Charles Littleton of Douglasville, Ga., was active all his life, but when he reached his 50s, fatigue set in. He just wasn’t the man he used to be. That’s when he saw a commercial for Androgel, a synthetic testosterone that advertised it could improve symptoms associated with so-called “Low T,” such as low libido, weight gain, fatigue and muscle loss. He made an appointment with his doctor, who readily prescribed him the drug.
Nine months later, Littleton suffered a heart attack. A lesion was found in his right coronary artery. On a hunch, Littleton got off the testosterone supplement, and then started doing some research. What he learned was shocking. Three different studies had linked testosterone replacement therapy with an increased risk of heart attacks, strokes and death.
Littleton has filed a lawsuit against the maker of Androgel alleging the company was aware of the studies that linked cardiovascular problems with testosterone treatments but refused to warn doctors or patients. Littleton says he would have never taken the drug had he been warned of the risks associated with it.
Littleton’s is one of hundreds lawsuits filed against the makers of testosterone treatments including Androgel, Axiron and Testim, claiming injuries and death from use of the drugs.
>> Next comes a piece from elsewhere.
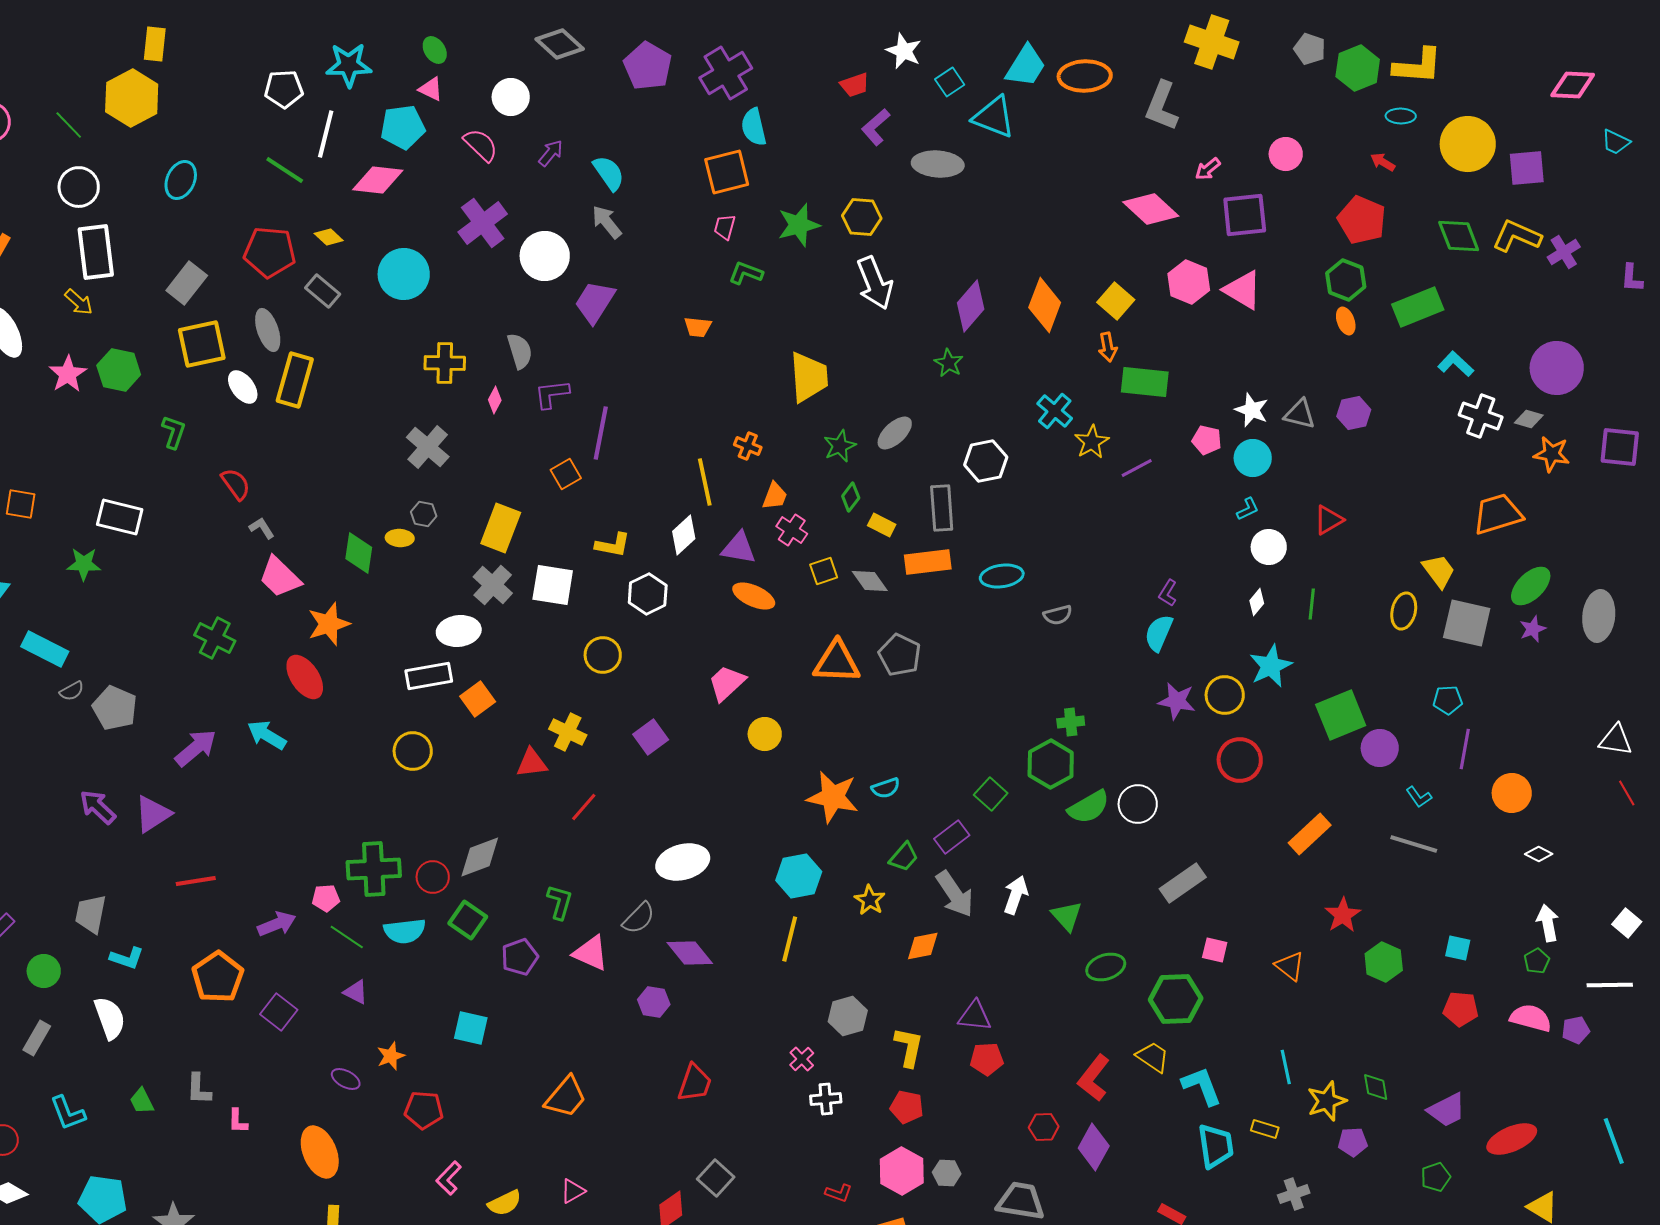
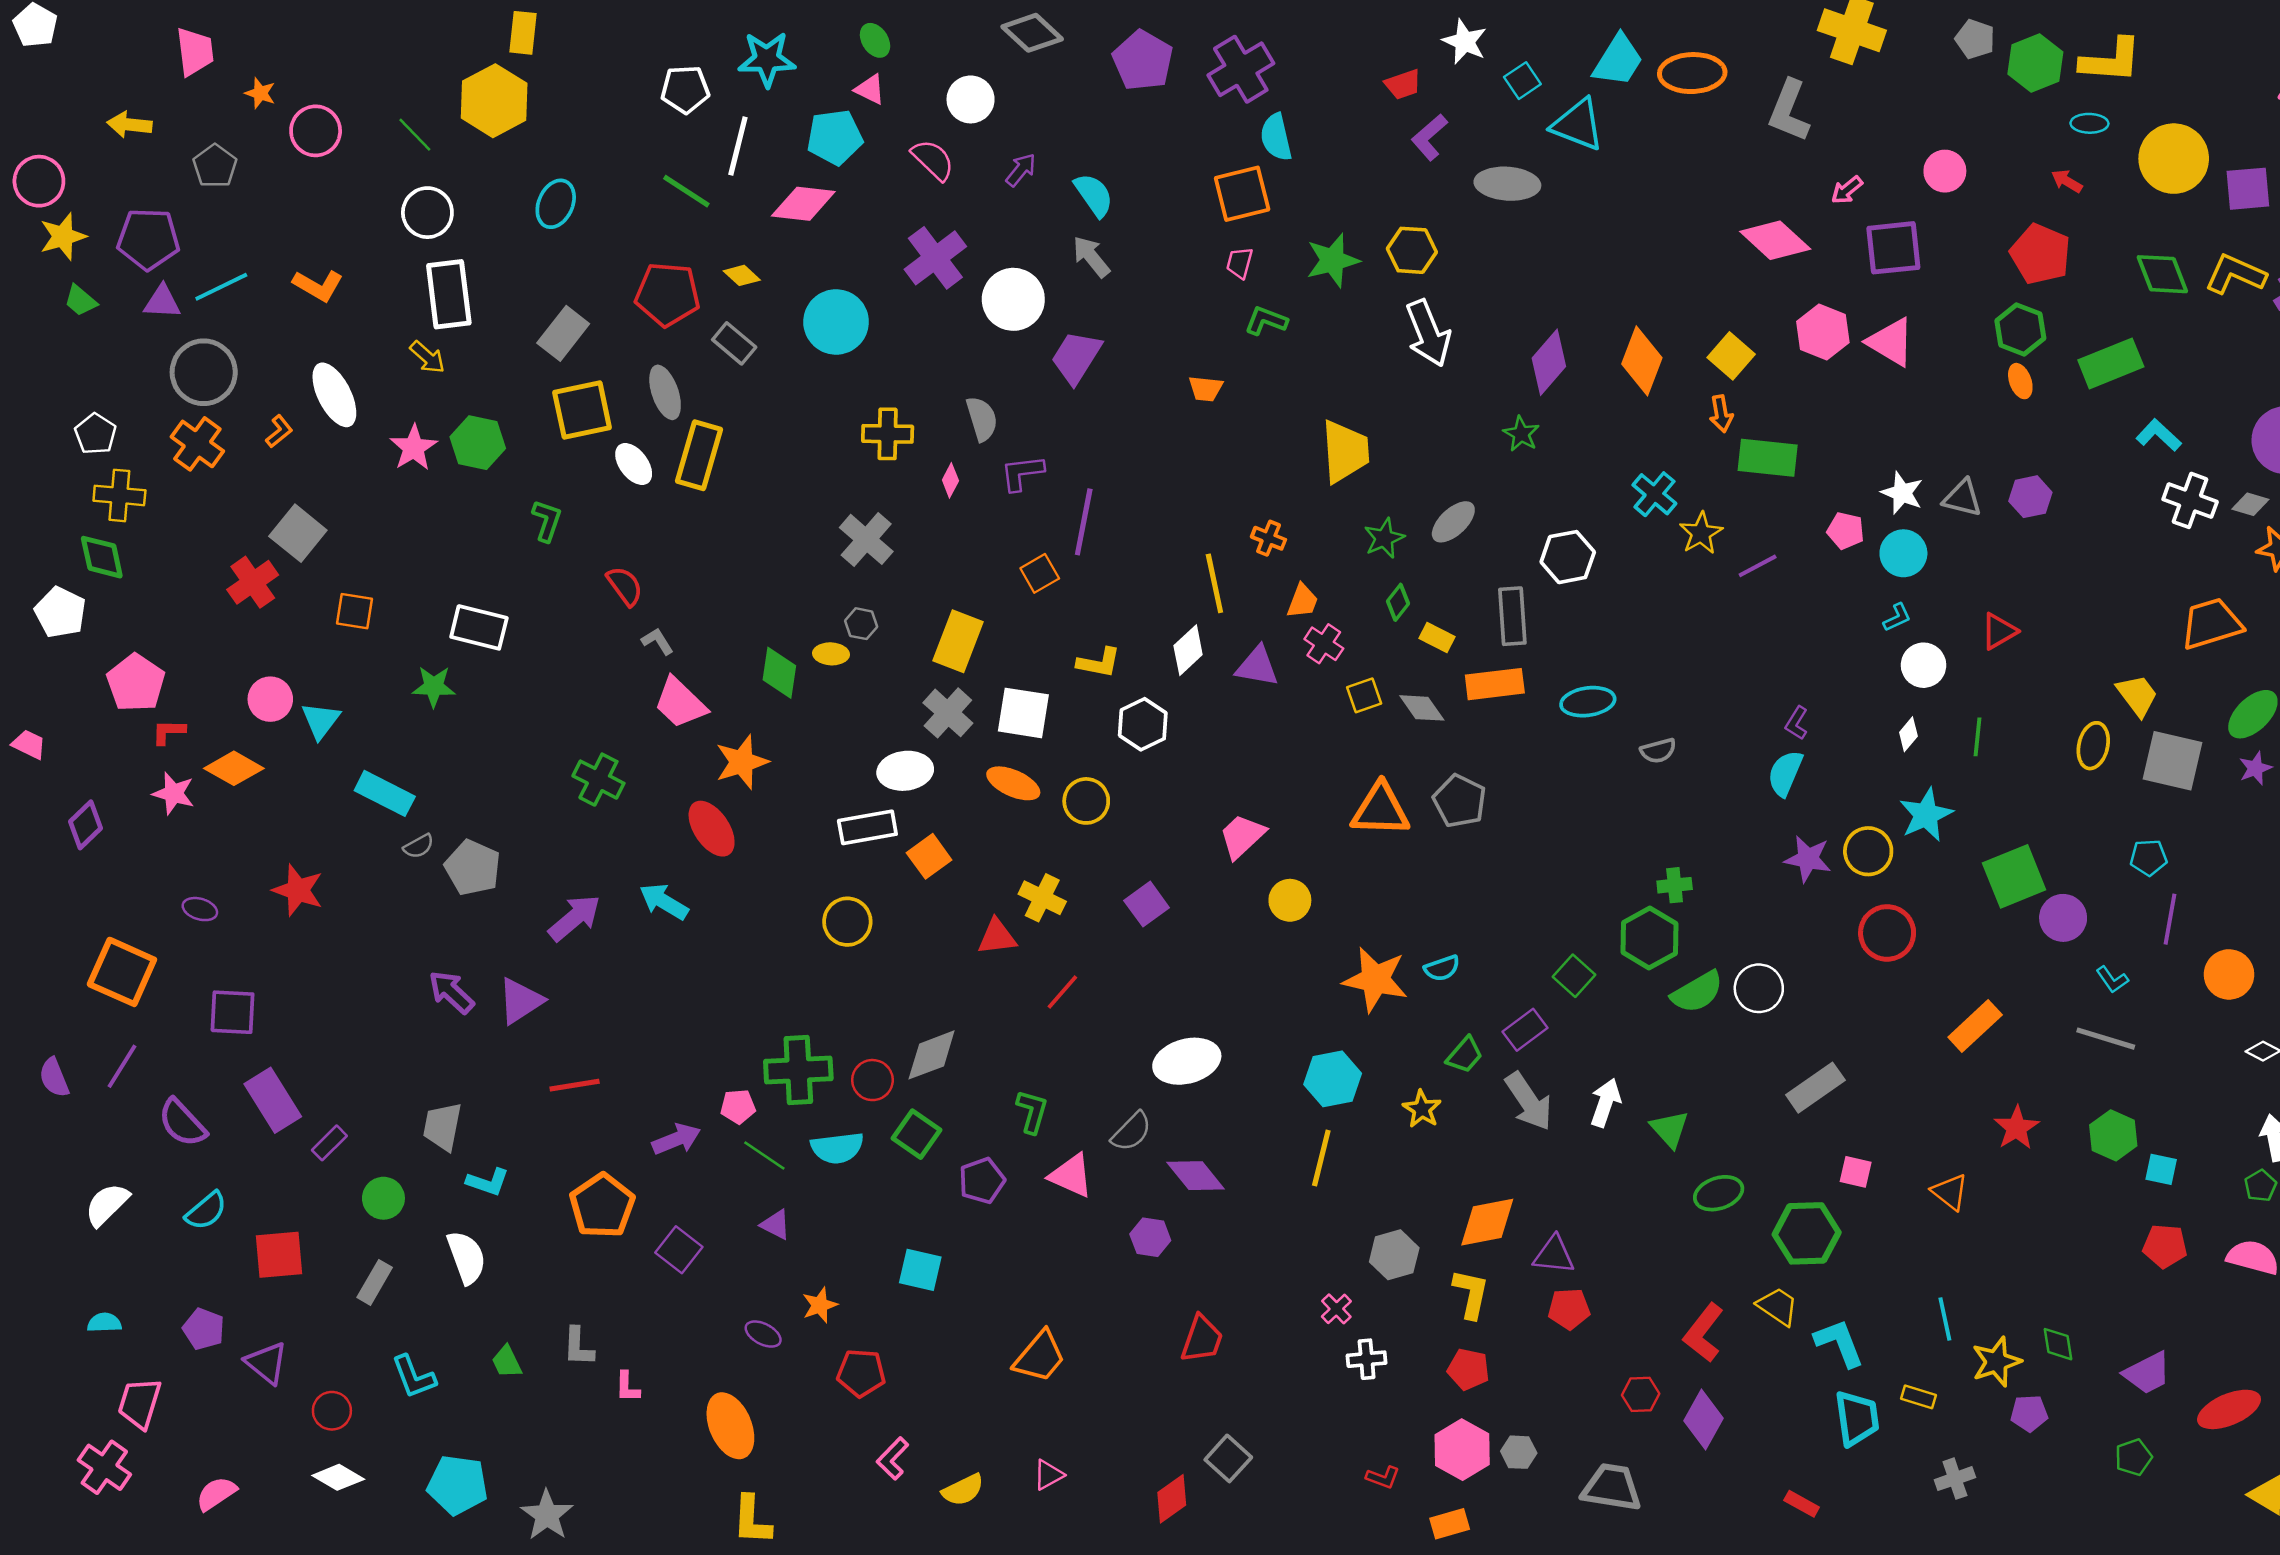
orange ellipse: (754, 596) -> (1013, 783), moved
orange diamond: (923, 946) -> (1487, 1222), moved, size x1.4
green hexagon: (1384, 962) -> (2113, 1135), moved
Earlier this year, the Food and Drug Administration (FDA) launched an investigation into the safety of the drugs, which resulted in new warnings for venous blood clots. An FDA advisory panel also recommended adding information about clinical trials that showed an increased cardiovascular risk with the drugs. The panel also urged that stronger language be used on the drug’s packaging to explain that testosterone supplements should only be used if blood tests indicate that testosterone levels are too low because of injury or disease as inappropriate use of the drugs could increase the risk of serious side effects.